Im BGB-Bauvertrag richtet sich die Höhe der Mehrvergütung für geänderte Leistungen gem. § 650c Abs. 1 BGB nach den tatsächlich erforderlichen Kosten mit angemessenen Zuschlägen für Allgemeine Geschäftskosten (AGK), Wagnis und Gewinn. Im VOB-Vertrag gilt bei Nachträgen (noch) der Grundsatz, dass sich die Nachtragsvergütung nach den kalkulierten Kosten richtet. Das sieht das KG entgegen der ganz herrschenden Meinung anders: Grundlage der Mehrvergütung aus § 2 Abs. 5, 6 VOB/B sind nach Ansicht des Gerichts die tatsächlichen Mehr- oder Minderkosten, die dem Auftragnehmer (AN) aufgrund der Leistungsänderung entstehen (s. Parallelbeitrag, IBR 2018, 490 - in diesem Heft). Das wirft die Frage auf, ob und in welcher Höhe diese Kosten mit AGK, Wagnis und Gewinn bezuschlagt werden.

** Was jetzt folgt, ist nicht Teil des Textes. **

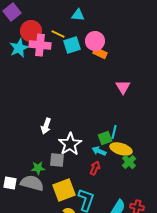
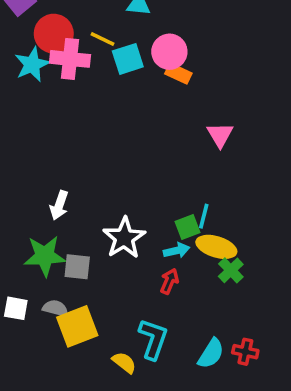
white arrow: (46, 126) -> (59, 205), moved
cyan arrow: (99, 151) -> (177, 250), turned 144
gray square: (57, 160) -> (77, 267), moved
green star: (38, 168) -> (45, 256), moved, size x1.6
gray semicircle: (32, 183) -> (56, 308), size x0.6
yellow square: (64, 190) -> (77, 326), moved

Nach Auffassung des KG erschöpft sich der Mehrvergütungsanspruch nach § 2 Abs. 5 und 6 VOB/B auch bei einer nicht auskömmlichen vereinbarten Vergütung nicht in der Mehrkostenerstattung. Vielmehr muss dem AN auch dann ein angemessener Zuschlag auf diese Mehrkosten zustehen. Denn ist der AN gem. § 1 Abs. 3 VOB/B verpflichtet, eine einseitige Leistungsänderung des Auftraggebers auszuführen, besteht kein Anlass, ihm nur eine Vergütung zuzubilligen, die ihm nicht einmal einen Zuschlag zur Deckung seiner AGK und seines Gewinns gewährt. Die VOB/B beantwortet nicht die Frage, welcher Zuschlagsfaktor angemessen ist, auf den der AN bei einer nicht auskömmlichen Vergütung "zurückfällt". Allerdings kann aus § 649 Satz 3 BGB a.F. und § 648a Abs. 5 Satz 3 BGB a.F. entnommen werden, dass das Gesetz jedenfalls einen Zuschlagsfaktor von 20/19 als angemessen ansieht. Nach diesen Vorschriften beläuft sich die Vergütung des AN für seine kündigungsbedingt nicht erbrachten Leistungen auf den Vergütungsteil, der insgesamt auf diese nicht erbrachten Leistungen entfällt, abzüglich der durch die Kündigung ersparten Aufwendungen, im Zweifel aber zumindest auf 5% des ungeminderten Vergütungsteils. Da der AN durch die Kündigung eines Bauvertrags AGK oder Gewinn nicht einsparen kann, da es sich hierbei nicht um direkte Kosten handelt, beschreibt der Anteil von 5% folglich die vom Gesetz vermutete Mindesthöhe des hierfür im Preis enthaltenen Deckungsbeitrags oder Zuschlags. Ein Zuschlag von fünf auf einem (prinzipiell einsparfähigen) Block direkter Kosten von 95 bedeutet einen Zuschlagsfaktor von 100/95 = 20/19 = 1,0526. In diesem Betrag liegt der als angemessen anzusehende Mindestzuschlag, der im Zweifel auch im Rahmen von § 2 Abs. 5 und 6 VOB/B anzuwenden ist.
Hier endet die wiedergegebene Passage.